COOL! I have small one that was issued to a friend by the ARMY in the 82 AIRBORN..he gave it to me right before the IRAQ WAR started where he did a number of tours..really means a lot to me because of who gave it to me and where it came from!!  Do you have one of these?Have not heard from him in a few years...JAMIE


----------



## shadeone (Dec 22, 2014)

The ones in the back row against the wall are all the current available flavors.
The row in front of that starting from the left is an ACL (applied color label) / painted on label that was issued for the military for the Korean War. Next is the a 1993 commemorative replica bottle (replica of the late 1800s bottles with the cork stoppers and metal "sprinkler" tops). Next, the 2008 reserve, 2011 reserve, "big easy" limited from last year I believe, UK Queen's Jubilee limited from 2012, and the UK Queens Royal Seal approved bottle (current).
The row in front of that is all the early bottles, followed by 4 boxed bottles. Two on the left are from the 60s, the two on the right are from 2013 and 2014.
The row in front of that with all the minis... The first 6-pack is from the 1950s, followed by a current variant and then the brown one which is from 1983. The individual minis start with the first MRE variant issued in 1987. To the right of that are 3 different MRE variants ranging in date from the early 90s to today.

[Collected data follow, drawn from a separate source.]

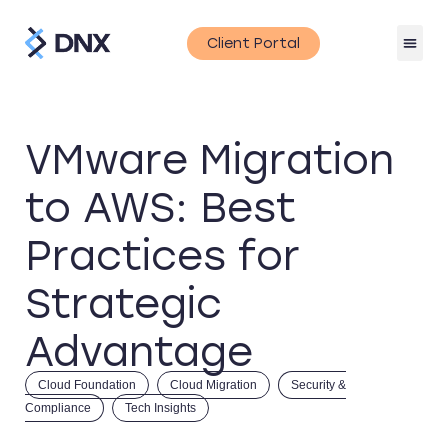
Client Portal
VMware Migration
to AWS: Best
Practices for
Strategic
Advantage
Cloud Foundation
Cloud Migration
Security &
Compliance
Tech Insights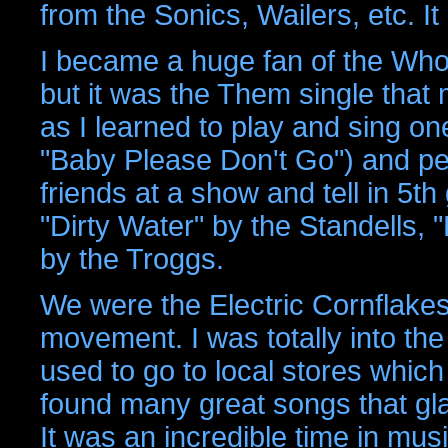
from the Sonics, Wailers, etc. 
I became a huge fan of the Who, 
but it was the Them single that
as I learned to play and sing one
"Baby Please Don't Go") and pe
friends at a show and tell in 5th
"Dirty Water" by the Standells,
by the Troggs.
We were the Electric Cornflakes
movement. I was totally into th
used to go to local stores which
found many great songs that gla
It was an incredible time in mu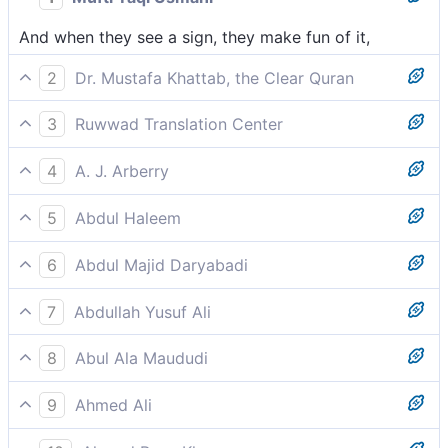
And when they see a sign, they make fun of it,
2
Dr. Mustafa Khattab, the Clear Quran
And whenever they see a sign, they make fun of it,
3
Ruwwad Translation Center
and when they see a sign, they ridicule it,
4
A. J. Arberry
and, when they see a sign, would scoff;
5
Abdul Haleem
and resort to ridicule when they see a sign,
6
Abdul Majid Daryabadi
And when they behold a sign, they turn to scoffing.
7
Abdullah Yusuf Ali
And, when they see a Sign, turn it to mockery,
8
Abul Ala Maududi
and if they see any Sign, they laugh it away
9
Ahmed Ali
When they see a sign, they laugh at it,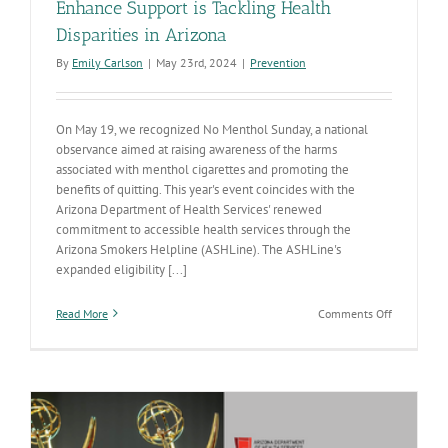
Enhance Support is Tackling Health
Disparities in Arizona
By
Emily Carlson
|
May 23rd, 2024
|
Prevention
On May 19, we recognized No Menthol Sunday, a national
observance aimed at raising awareness of the harms
associated with menthol cigarettes and promoting the
benefits of quitting. This year's event coincides with the
Arizona Department of Health Services' renewed
commitment to accessible health services through the
Arizona Smokers Helpline (ASHLine). The ASHLine's
expanded eligibility [...]
on
Read More
Comments Off
No
Menthol
Sunday:
How
ASHLine’s
Enhance
Support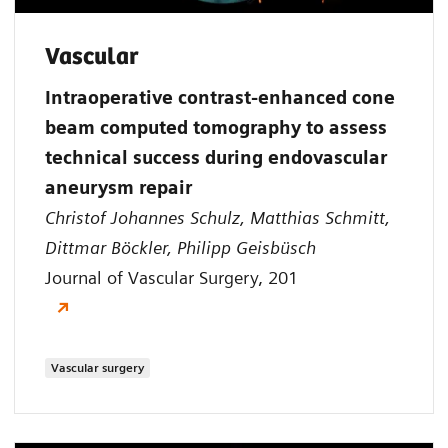
Vascular
Intraoperative contrast-enhanced cone
beam computed tomography to assess
technical success during endovascular
aneurysm repair
Christof Johannes Schulz, Matthias Schmitt,
Dittmar Böckler, Philipp Geisbüsch
Journal of Vascular Surgery, 201
Vascular surgery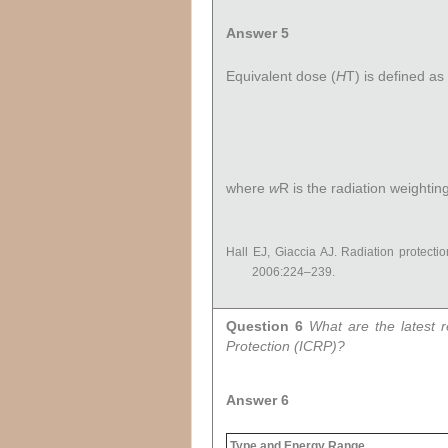
Answer 5
Equivalent dose (
H
T
) is defined a
where
w
R
is the radiation weighting
Hall EJ, Giaccia AJ. Radiation protectio
2006:224–239.
Question 6
What are the latest 
Protection (ICRP)?
Answer 6
Type and Energy Range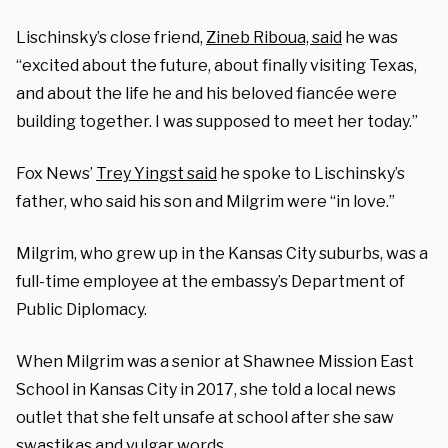
Lischinsky’s close friend,
Zineb Riboua, said
he was
“excited about the future, about finally visiting Texas,
and about the life he and his beloved fiancée were
building together. I was supposed to meet her today.”
Fox News’
Trey Yingst said
he spoke to Lischinsky’s
father, who said his son and Milgrim were “in love.”
Milgrim, who grew up in the Kansas City suburbs, was a
full-time employee at the embassy’s Department of
Public Diplomacy.
When Milgrim was a senior at Shawnee Mission East
School in Kansas City in 2017, she told a local news
outlet that she felt unsafe at school after she saw
swastikas and vulgar words.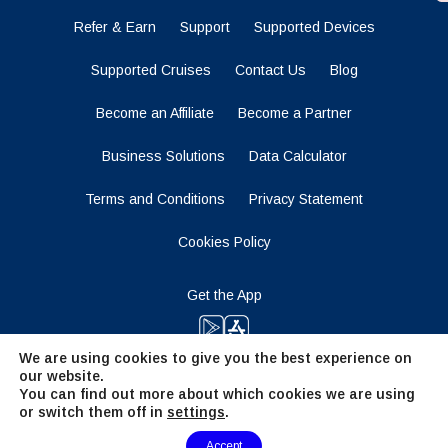
Refer & Earn
Support
Supported Devices
Supported Cruises
Contact Us
Blog
Become an Affiliate
Become a Partner
Business Solutions
Data Calculator
Terms and Conditions
Privacy Statement
Cookies Policy
Get the App
We are using cookies to give you the best experience on
our website.
Stay Tuned
You can find out more about which cookies we are using
or switch them off in
settings
.
Need Help?
Accept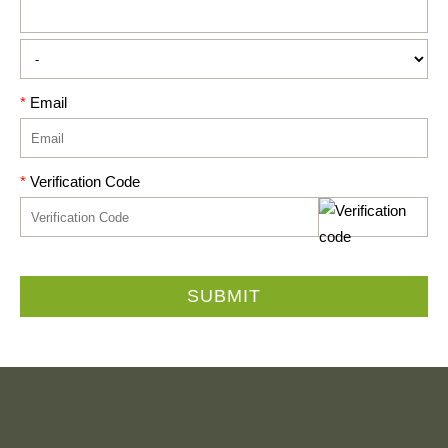
*
Email
*
Verification Code
SUBMIT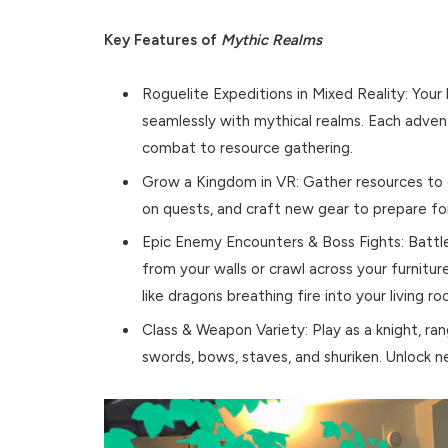
Key Features of
Mythic Realms
Roguelite Expeditions in Mixed Reality: You
seamlessly with mythical realms. Each adve
combat to resource gathering.
Grow a Kingdom in VR: Gather resources to 
on quests, and craft new gear to prepare for
Epic Enemy Encounters & Boss Fights: Battl
from your walls or crawl across your furniture
like dragons breathing fire into your living ro
Class & Weapon Variety: Play as a knight, ra
swords, bows, staves, and shuriken. Unlock n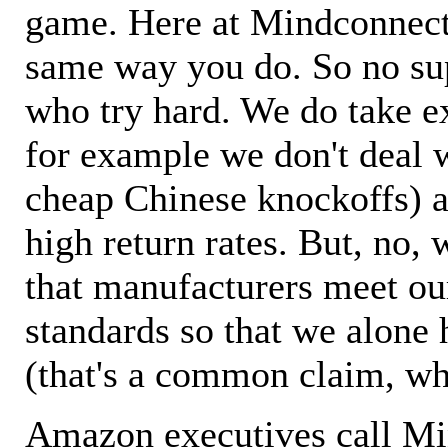
game. Here at Mindconnecti
same way you do. So no sup
who try hard. We do take ex
for example we don't deal 
cheap Chinese knockoffs) a
high return rates. But, no, 
that manufacturers meet ou
standards so that we alone 
(that's a common claim, wh
Amazon executives call M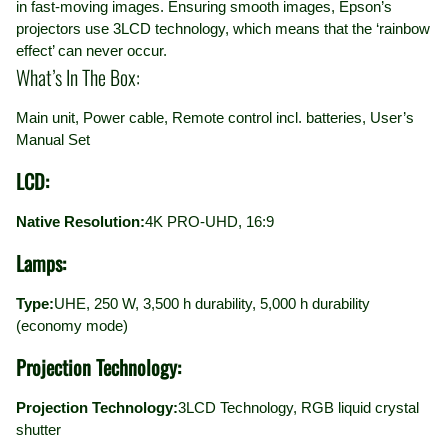
in fast-moving images. Ensuring smooth images, Epson’s
projectors use 3LCD technology, which means that the ‘rainbow
effect’ can never occur.
What’s In The Box:
Main unit, Power cable, Remote control incl. batteries, User’s
Manual Set
LCD:
Native Resolution:
4K PRO-UHD, 16:9
Lamps:
Type:
UHE, 250 W, 3,500 h durability, 5,000 h durability
(economy mode)
Projection Technology:
Projection Technology:
3LCD Technology, RGB liquid crystal
shutter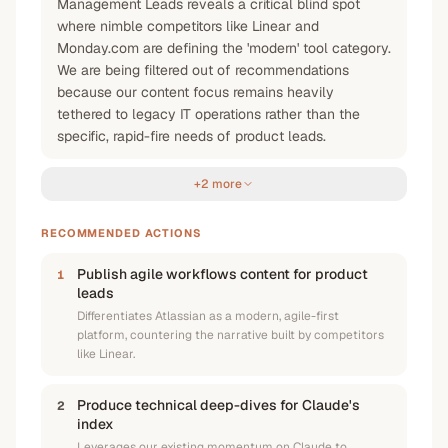
Management Leads reveals a critical blind spot
where nimble competitors like Linear and
Monday.com are defining the 'modern' tool category.
We are being filtered out of recommendations
because our content focus remains heavily
tethered to legacy IT operations rather than the
specific, rapid-fire needs of product leads.
+2 more
RECOMMENDED ACTIONS
Publish agile workflows content for product
1
leads
Differentiates Atlassian as a modern, agile-first
platform, countering the narrative built by competitors
like Linear.
Produce technical deep-dives for Claude's
2
index
Leverages our existing momentum on Claude to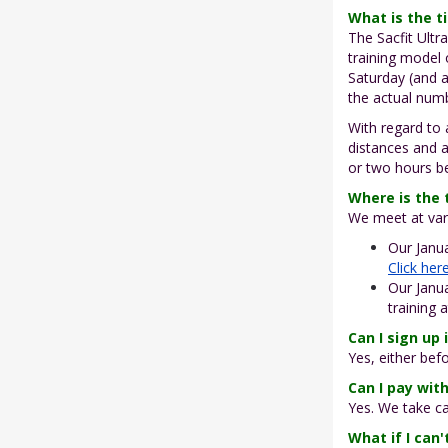
What is the 
The Sacfit Ultr
training model
Saturday (and a
the actual num
With regard to
distances and 
or two hours be
Where is the 
We meet at vari
Our Janua
Click her
Our Janua
training 
Can I sign up 
Yes, either bef
Can I pay with
Yes. We take ca
What if I can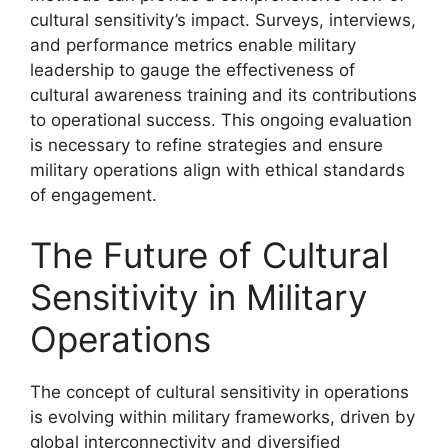
cultural sensitivity’s impact. Surveys, interviews,
and performance metrics enable military
leadership to gauge the effectiveness of
cultural awareness training and its contributions
to operational success. This ongoing evaluation
is necessary to refine strategies and ensure
military operations align with ethical standards
of engagement.
The Future of Cultural
Sensitivity in Military
Operations
The concept of cultural sensitivity in operations
is evolving within military frameworks, driven by
global interconnectivity and diversified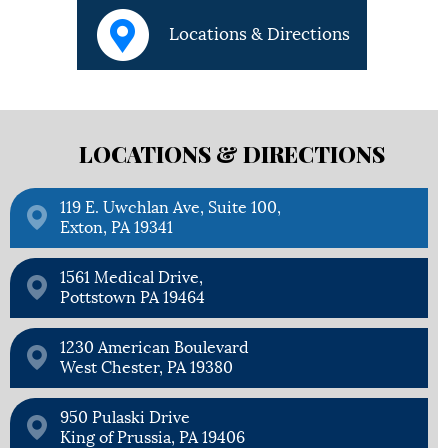
Locations & Directions
LOCATIONS &
DIRECTIONS
119 E. Uwchlan Ave, Suite 100,
Exton, PA 19341
1561 Medical Drive,
Pottstown PA 19464
1230 American Boulevard
West Chester, PA 19380
950 Pulaski Drive
King of Prussia, PA 19406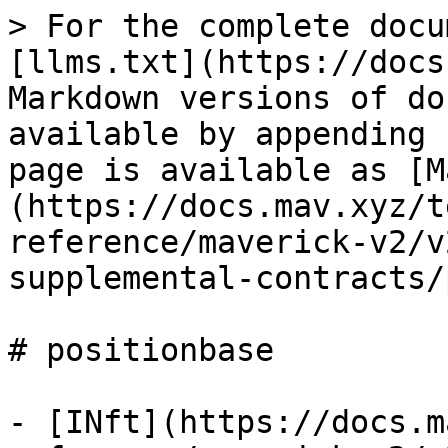
> For the complete docu
[llms.txt](https://docs
Markdown versions of do
available by appending 
page is available as [M
(https://docs.mav.xyz/t
reference/maverick-v2/v
supplemental-contracts/
# positionbase

- [INft](https://docs.m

The red paper-labeled ones are consumer versions and range from the 50s through today. The one with the presidential seal on it is only available at the White House and aboard Air Force One (had to pull some strings to get this one)... The Chipotle Mexican Grill one is just an example of a customized label one. The first three green ones to the right of that are MRE jalapeno versions, then one standard jalapeno consumer version followed by two newer flavors.


----------